鋼構造物工事において、溶接部の品質は構造物全体の安全性と耐久性を左右する最重要要素です。しかし現場では「外観検査と非破壊検査をどう使い分けるか」「不良が出たときに補修と再溶接のどちらを選ぶか」「報告書にどこまで記録すべきか」といった判断に迷う場面が少なくありません。本記事では、JIS基準の解釈から現場での実務手順、検査報告書の作成、不良対応のフローまでを、実際の現場で直面する判定場面を交えて解説します。検査担当者・現場監督・施工管理者の実務に役立つ内容としてまとめました。

鋼構造物工事における溶接検査の全体像

溶接検査は施工前・施工中・完成後の3段階で実施し、JIS Z 3923やZ 3905などの基準体系に基づき、有資格者が品質と安全の両面を保証する工程です。

溶接検査の法的位置付けと基準体系

溶接検査は、建築基準法に基づく構造安全性の確保と、労働安全衛生法に基づく作業安全の両面から位置付けられています。建築基準法では構造耐力上主要な部分の品質確保が求められ、これを実現する技術的根拠としてJIS規格が参照される構造です。JIS規格の階層は、上位に「溶接一般」を定めるZ 3001シリーズがあり、その下に外観検査基準のZ 3923、非破壊検査関連のZ 3050(超音波)、Z 3104(放射線)、Z 2320(磁粉探傷)などが連なっています。

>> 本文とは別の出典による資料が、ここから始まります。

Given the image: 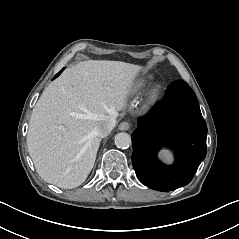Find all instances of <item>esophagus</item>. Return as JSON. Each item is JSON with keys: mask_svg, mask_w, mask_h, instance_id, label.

現場で混同されやすいのが「品質基準」と「安全基準」の違いです。品質基準は完成後の構造物が設計性能を満たすかを判定する基準であり、安全基準は溶接作業中の事故防止を目的とします。検査担当者は両方を理解した上で、発注図面・仕様書に明記された適用基準を確認する必要があります。仕様書に「JIS Z 3923 B級相当」と記載されていれば、その合否判定値が現場の判定基準となります。

検査者資格と現場責任の実務

非破壊検査の実施には、NDIS(日本非破壊検査協会)が認定するJIS Z 2305技術者資格が必要です。レベル1(検査補助)、レベル2(検査実施・判定)、レベル3(検査計画・管理)に区分され、検査方法ごとに超音波(UT)、放射線(RT)、磁粉(MT)、浸透(PT)などの種別資格があります。重要構造物の検査ではレベル2以上の保有者による実施が一般的に求められます。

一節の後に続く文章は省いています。